A divide introduces fragility. It inhibits the development of superstars, diminishes the status of top-tier events and costs money through decreased viewership and ad revenue. The situation in golf is particularly perilous, because unlike other failed schisms—see the USFL in football or the ABA in basketball—the backers behind the Super Golf League don’t seem particularly concerned with a return on investment, if their initial offers to players are any indication. This may be a classic example of “sportswashing”—running a sports enterprise to improve the image of a government—and if the people behind are content to blow millions of dollars for whatever PR boost they think it gives them, then they may be just as content to hand out hundreds of millions of dollars with no return. In other words, it might not collapse when it should.

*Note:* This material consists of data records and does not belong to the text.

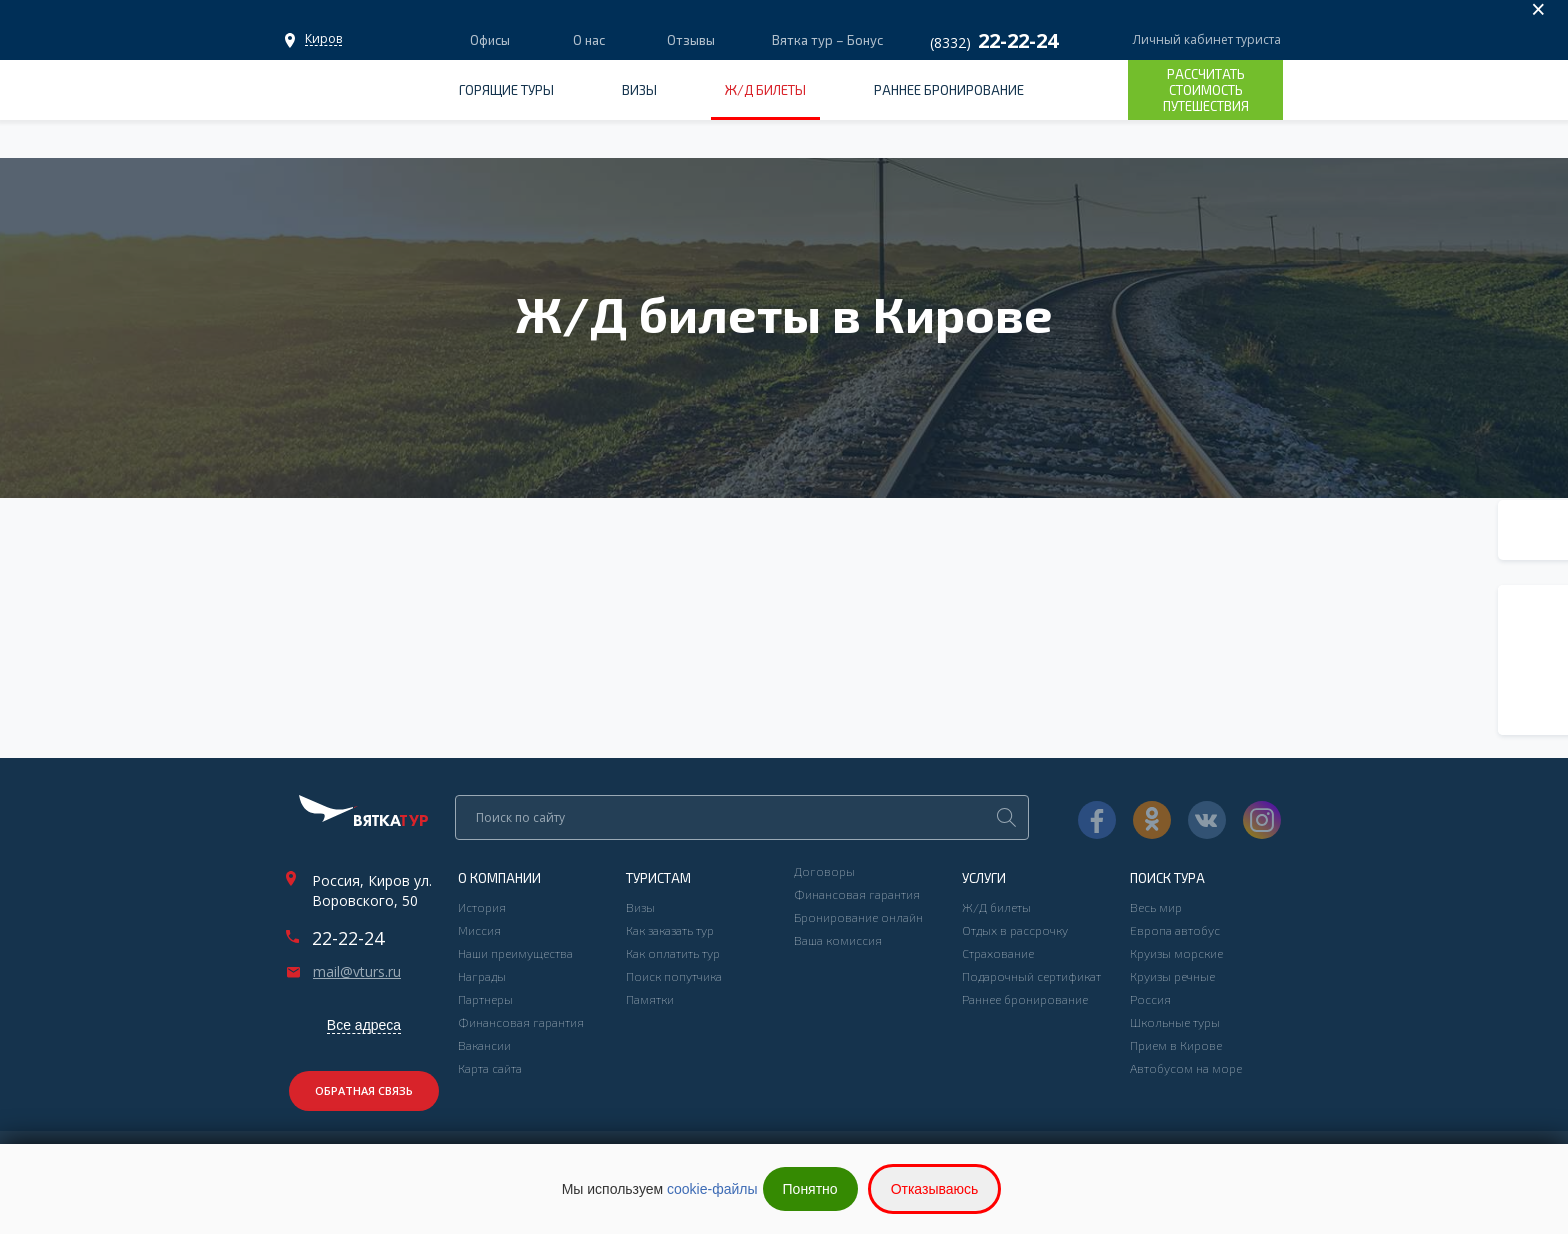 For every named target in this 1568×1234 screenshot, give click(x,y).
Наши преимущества (515, 953)
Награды (482, 976)
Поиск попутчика (674, 976)
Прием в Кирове (1176, 1045)
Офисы (323, 38)
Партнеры (485, 999)
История (482, 907)
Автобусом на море (1186, 1068)
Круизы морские (1176, 953)
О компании (499, 878)
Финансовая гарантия (521, 1022)
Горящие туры (506, 90)
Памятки (650, 999)
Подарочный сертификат (1031, 976)
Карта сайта (490, 1068)
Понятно (810, 1189)
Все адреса (364, 1025)
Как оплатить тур (673, 953)
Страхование (998, 953)
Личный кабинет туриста (1207, 39)
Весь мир (1156, 907)
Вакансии (484, 1045)
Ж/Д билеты (765, 90)
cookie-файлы (712, 1189)
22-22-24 (348, 938)
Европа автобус (1175, 930)
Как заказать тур (670, 930)
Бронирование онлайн (858, 917)
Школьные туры (1175, 1022)
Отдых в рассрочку (1015, 930)
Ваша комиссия (838, 940)
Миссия (479, 930)
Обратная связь (364, 1090)
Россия (1150, 999)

What happens then? Does golf become like F1 racing, with only a limited number of players able to compete at the highest levels? Does American domestic golf become a glorified minor league? Does money drain out of development systems and tours, such that the growth of the last few decades sputters into stagnancy, like American men’s tennis? We don’t know, exactly, but the point is that everything is on the table. History tells us that schisms in sports are disastrous, and while we can’t plot out what it would do to golf, it’s not hard to predict the general trajectory. Ask boxing or ask Indy-Car: These are dangerous times, and no sport is so strong that a schism can’t knock it out cold.